If there isn’t any hidden reason to be reassured, then Boston is out of the containment phase of the epidemic and into the mitigation phase. Fortunately, we can glimpse the future by looking at other countries whose outbreaks are ahead of ours. For a worst case, there’s Italy, which 16 days ago had fewer known cases than MA. Now, Lombardy’s medical system is over capacity, 16 million people are quarantined, and 350 have died—more than half in the last day (source).
To prevent that from happening here, we need to be taking as many measures as possible to flatten the epidemic curve:
And our current plan of holding a million-person parade next Sunday, is, uh, literally the exact opposite of that.
So far, health officials haven’t seemed very good at extrapolating exponential trends more than a couple days into the future. It’s understandable—that requires imagining something that you’ve never experienced before, like running out of hospital beds or ventilators. Fortunately, in this case we don’t have to extrapolate; we can learn from the past, because someone tried the exact strategy of having a parade during an uncontained epidemic before.
It was Philadelphia in 1918, and here’s what the death rate looked like, with a less insane city for comparison (source):
Yup, that’s the death rate immediately going up by (eyeballing) around 5x in one week. In Philadelphia this immediately overwhelmed the healthcare system (source); COVID-19 incubates more slowly, so we should expect a more gradual ramp-up, but they’re about equally infectious overall (both with an R0 of around 2) suggesting a similar overall effect size.

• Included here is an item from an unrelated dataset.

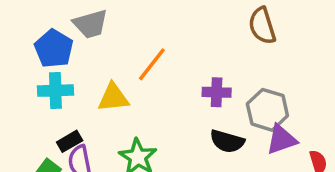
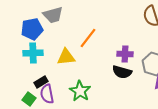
blue pentagon: (54, 49) -> (32, 29), turned 30
black semicircle: (227, 141) -> (122, 72), moved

In fact, Boston itself also threw a large military rally earlier in 1918 which likely played helped the disease spread from its initial, military, foothold into the civilian population(source)—civilians started dying a few days after it (image source):
It would be tragically dumb for the same city to ignore the lessons from 1918 and allow a million-person parade to accelerate the epidemic. If you agree, I’d suggest calling your local politicians and telling them that yesterday is the time to start aggressive mitigation measures.
(Addendum: don’t take this post as evidence that you should panic personally—risk to any individual still seems fairly low even in bad cases. Do be angry at the incredibly anemic state response; don’t go full-on prepper.)